[Data in this exercise]
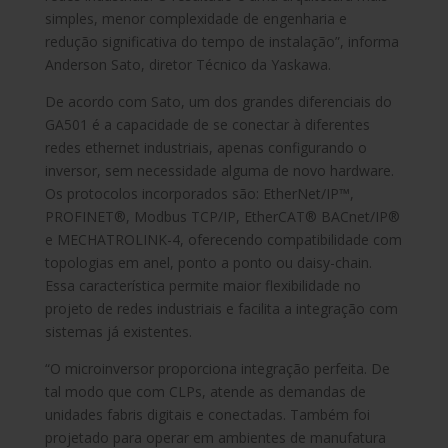
simples, menor complexidade de engenharia e
redução significativa do tempo de instalação”, informa
Anderson Sato, diretor Técnico da Yaskawa.
De acordo com Sato, um dos grandes diferenciais do
GA501 é a capacidade de se conectar à diferentes
redes ethernet industriais, apenas configurando o
inversor, sem necessidade alguma de novo hardware.
Os protocolos incorporados são: EtherNet/IP™,
PROFINET®, Modbus TCP/IP, EtherCAT® BACnet/IP®
e MECHATROLINK-4, oferecendo compatibilidade com
topologias em anel, ponto a ponto ou daisy-chain.
Essa característica permite maior flexibilidade no
projeto de redes industriais e facilita a integração com
sistemas já existentes.
“O microinversor proporciona integração perfeita. De
tal modo que com CLPs, atende as demandas de
unidades fabris digitais e conectadas. Também foi
projetado para operar em ambientes de manufatura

[Task requirements] Please copy exactly, and only, the lines from the line containing "tal modo que com CLPs, atende as demandas de" through the last line of the records, with both ends included.

[Solution]
tal modo que com CLPs, atende as demandas de
unidades fabris digitais e conectadas. Também foi
projetado para operar em ambientes de manufatura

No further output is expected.